In computer-readable memory operate in a specific manner, so that instruction stored in the computer readable memory generates packet
The manufacture of command device is included, which realizes in one side of one or more flows of the flowchart and/or block diagram
The function of being specified in frame or multiple boxes.
These computer program instructions can also be loaded into computer or other programmable data processing terminal devices, so that
Series of operation steps are executed on computer or other programmable terminal equipments to generate computer implemented processing, thus
The instruction executed on computer or other programmable terminal equipments is provided for realizing in one or more flows of the flowchart
And/or in one or more blocks of the block diagram specify function the step of.
Although the preferred embodiment of the embodiment of the present invention has been described, once a person skilled in the art knows bases
This creative concept, then additional changes and modifications can be made to these embodiments.So the following claims are intended to be interpreted as
Including preferred embodiment and fall into all change and modification of range of embodiment of the invention.

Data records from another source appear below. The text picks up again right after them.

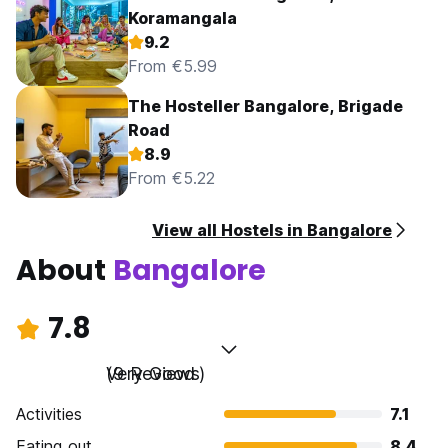
Koramangala
9.2
From €5.99
The Hosteller Bangalore, Brigade
Road
8.9
From €5.22
View all Hostels in Bangalore
About
Bangalore
7.8
Very Good
(9 Reviews)
Activities
7.1
Eating out
8.4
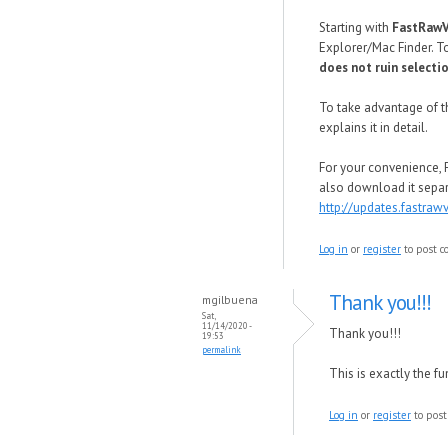
Starting with
FastRaw
Explorer/Mac Finder. T
does not ruin selecti
To take advantage of th
explains it in detail.
For your convenience, 
also download it sepa
http://updates.fastr
Log in
or
register
to post 
Thank you!!!
mgilbuena
Sat,
11/14/2020 -
Thank you!!!
19:53
permalink
This is exactly the f
Log in
or
register
to pos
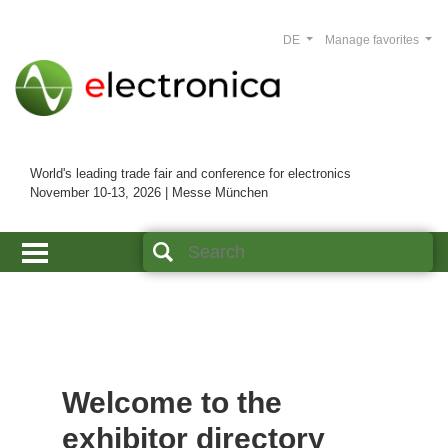
DE
Manage favorites
World's leading trade fair and conference for electronics
November 10-13, 2026 | Messe München
Welcome to the
exhibitor directory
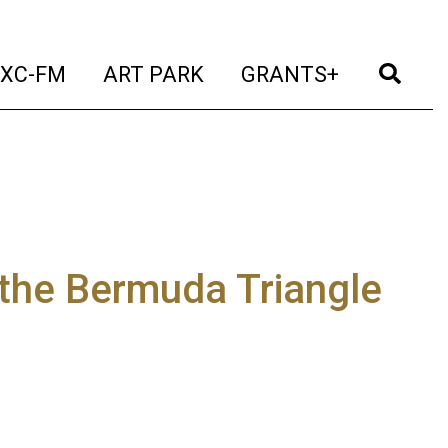
t)
(current)
(current)
(current)
(cur
XC-FM
ART PARK
GRANTS+
n the Bermuda Triangle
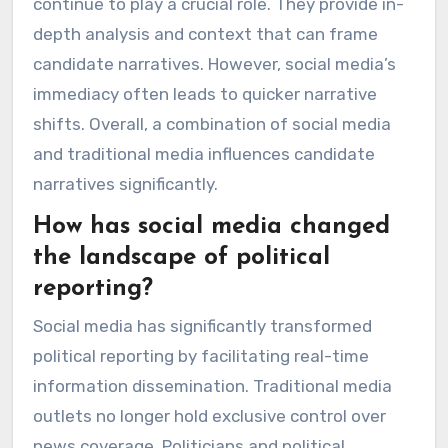
continue to play a crucial role. They provide in-
depth analysis and context that can frame
candidate narratives. However, social media’s
immediacy often leads to quicker narrative
shifts. Overall, a combination of social media
and traditional media influences candidate
narratives significantly.
How has social media changed
the landscape of political
reporting?
Social media has significantly transformed
political reporting by facilitating real-time
information dissemination. Traditional media
outlets no longer hold exclusive control over
news coverage. Politicians and political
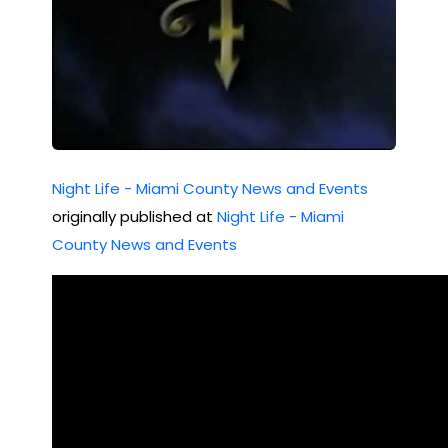
ht
ida
(M
Jun
ay
e
202
10,
2)
199
Night Life - Miami County News and Events
4
originally published at
Night Life - Miami
County News and Events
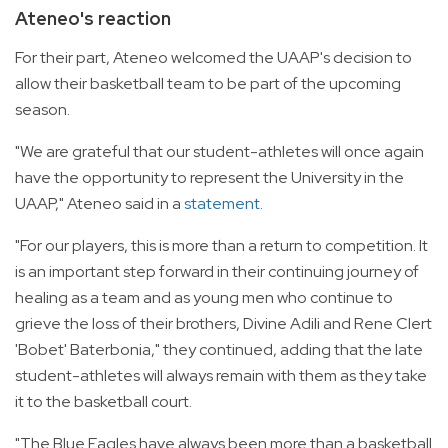
Ateneo's reaction
For their part, Ateneo welcomed the UAAP's decision to
allow their basketball team to be part of the upcoming
season.
"We are grateful that our student-athletes will once again
have the opportunity to represent the University in the
UAAP," Ateneo said in a
statement
.
"For our players, this is more than a return to competition. It
is an important step forward in their continuing journey of
healing as a team and as young men who continue to
grieve the loss of their brothers, Divine Adili and Rene Clert
'Bobet' Baterbonia," they continued, adding that the late
student-athletes will always remain with them as they take
it to the basketball court.
"The Blue Eagles have always been more than a basketball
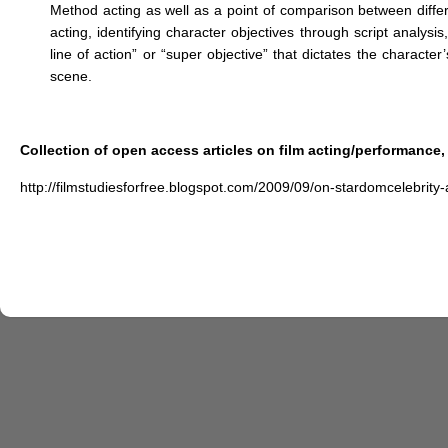
Method acting as well as a point of comparison between differ
acting, identifying character objectives through script analysi
line of action” or “super objective” that dictates the charact
scene.
Collection of open access articles on film acting/performance, 
http://filmstudiesforfree.blogspot.com/2009/09/on-stardomcelebrity-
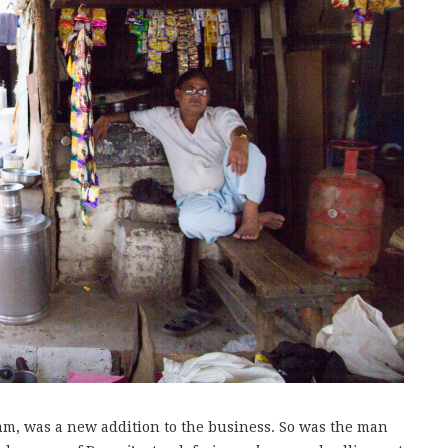
m, was a new addition to the business. So was the man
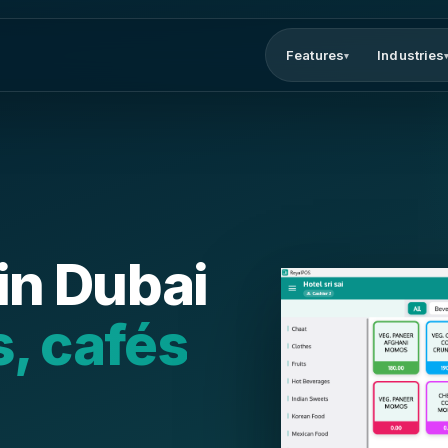
Features
Industries
▾
in Dubai
s, cafés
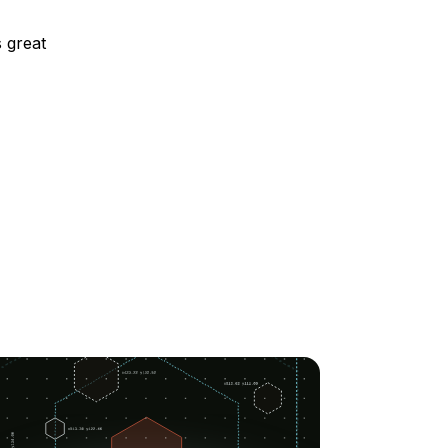
s great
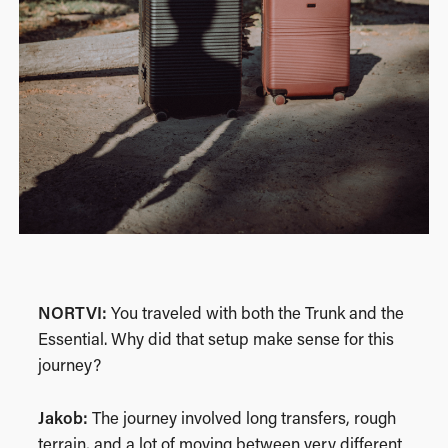
NORTVI:
You traveled with both the Trunk and the
Essential. Why did that setup make sense for this
journey?
Jakob:
The journey involved long transfers, rough
terrain, and a lot of moving between very different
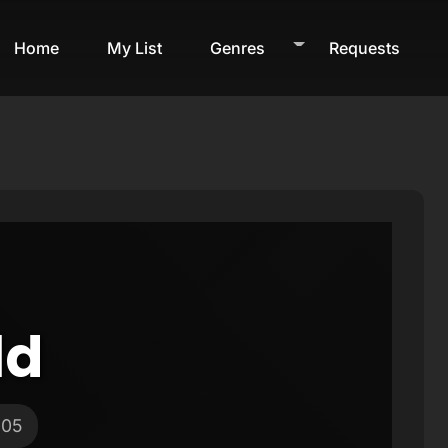
Home
My List
Genres
Requests
ld
005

Finally, it is to be noted that, herein, relational terms such as first and second and the like be used merely to by
One entity or operation are distinguished with another entity or operation, without necessarily requiring or implying these entities or operation
Between there are any actual relationship or orders.Moreover, the terms "include", "comprise" or its any other variant meaning
Covering non-exclusive inclusion, so that process, method, article or terminal device including a series of elements not only wrap
Those elements are included, but also including other elements that are not explicitly listed, or further includes for this process, method, article
Or the element that terminal device is intrinsic.In the absence of more restrictions, being wanted by what sentence "including a ..." limited
Element, it is not excluded that there is also other identical elements in process, method, article or the terminal device for including the element.
It is situated between above to a kind of model generation provided by the present invention, method for processing video frequency, device, electronic equipment and storage
Matter is described in detail, and used herein a specific example illustrates the principle and implementation of the invention, above
The explanation of embodiment is merely used to help understand method and its core concept of the invention;Meanwhile for the general skill of this field
Art personnel, according to the thought of the present invention, there will be changes in the specific implementation manner and application range, in conclusion this
Description should not be construed as limiting the invention.
Claims (20)
1. a kind of model generating method, which is characterized in that the described method includes:
Obtain training sample;The training sample includes the markup information of Sample video and the Sample video;The mark letter
Breath is used to indicate whether the Sample video belongs to music categories;
The Sample video is divided into multiple unit sample videos;
For each unit sample video, the corresponding audio feature vector of the unit sample video is obtained;
Using the corresponding audio feature vector of continuous at least two unit samples video as input, by the mark of the Sample video
Target of the information as output, is trained preset initial model, and the model that training is completed is determined as video processing mould
Type.
2. the method according to claim 1, wherein described obtain the corresponding audio spy of the unit sample video
Levy vector, comprising:
Generate the corresponding spectrogram of audio signal in the unit sample video;
The corresponding spectrogram of audio signal in the unit sample video is inputted into preset neural network model, by the mind
The audio feature vector exported through network model is determined as the corresponding audio feature vector of the unit sample video.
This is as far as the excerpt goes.